A distogliermi dalle notizie che si fanno sempre più calde col passar delle ore e con l’avvicinarsi della canicola vengo circondato dagli amatissimi pronipoti che mi propongono una lettura ad alta voce di Topolino. Nel breve giro di dieci minuti lo zio, maestrino dalla penna rossa, spiega il significato di “audizione”, “starnazzare”, “preliminari”, ma appena torna a casa, una impietosa pubblicità distrugge l’amorosa cura per la lingua italiana e si sorbella un “new fresco” duro come uno schiaffo a tradimento.
Eppure nella notte insonne rumori antichi sembrano portare, assieme al sospirato riposo, echi lontani di pinete dantesche: il grido dei gabbiani che lacera il silenzio, il tubare o il gufare di uccelli che non conosco, un lontano sciabordio di risacca.
E il sole riporta con la banalità dei gesti di ogni giorno la solita vita da spiaggia riscattata tuttavia dall’eroismo dei nonni.
Sciamano lunghe colonne di bambini tenuti a mano dai nonni un po’ lenti nei movimenti e onusti da pacchi enormi di vivande ma “conviene andare e più non dimandare” prescriveva Lui, il solito Dante. Ma domandare è lecito e necessario perché loro, i nonni, sanno che ad un bambino non si deve negare la promessa del bagno anche se per raggiungere le agognate onde del mare occorre, sudare, urlare, minacciare schiaffi che non arriveranno mai. Loro lo sanno, avendolo promesso ai figli, che le vacanze si devono fare, che sono il riscatto dei tempi duri e che i nipoti debbono avere questa necessaria promozione sociale anche se sempre più numerose fioccano le scuse per non passare davanti alla sala giochi o al gelataio amatissimo. Una dignità che stride con la volgarità delle vetrine da cui partono messaggi subliminali sulla necessità di essere alla moda, di far parte del branco, di essere simile agli altri. Quel fascino che così insistentemente colpisce i nostri politici che non rinunceranno mai agli sciarponi strangola collo, in inverno di cachemire, in estate di seta o alle disinvolte tenute casual o al severo giacca-cravatta che li fa apparire come invitati e amici dello sposo o della sposa in qualche matrimonio importante, replicati a iosa nei locali alla moda mentre, come in ogni pubblicità che conta, decine di braccia e di mani s’alzano a proclamare una felicità che non esiste.
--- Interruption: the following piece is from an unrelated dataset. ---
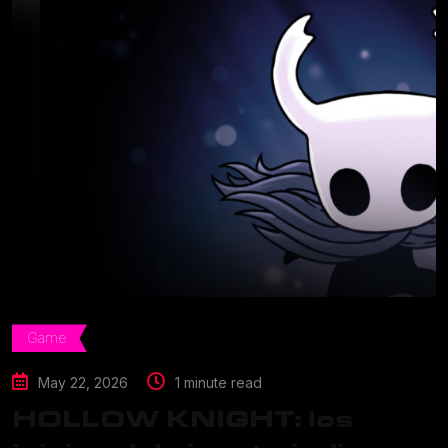
Game
May 22, 2026
1 minute read
HOLLOW KNIGHT: los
Nella folle Europa che non pensa come da quel piccolo paese di tristi personaggi e affollata di luoghi sublimi sia nata lei, figlia infelice e ingrata di un pensiero che ha forgiato l’Occidente e che sta alla base, come il Cristianesimo, del nostro essere così come siamo e che ne ha modellato la Storia.
I nonni che portano al mare i bambini lo possono fare perché gli antichi nonni dell’Ellade hanno inventato, tra gli altri, un concetto che si chiama democrazia e vederli ora lenti e pazienti bagnarsi in quel mare color dell’acciaio un po’ stringe il cuore anche se non avrei voluto che queste note fossero accompagnate dal ricordo della grande Osiris (nomina omina) che scendendo le scale canta “Sentimental”.
Noi abbiamo bisogno della Grecia, la Grecia ha bisogno della sua figlia Europa.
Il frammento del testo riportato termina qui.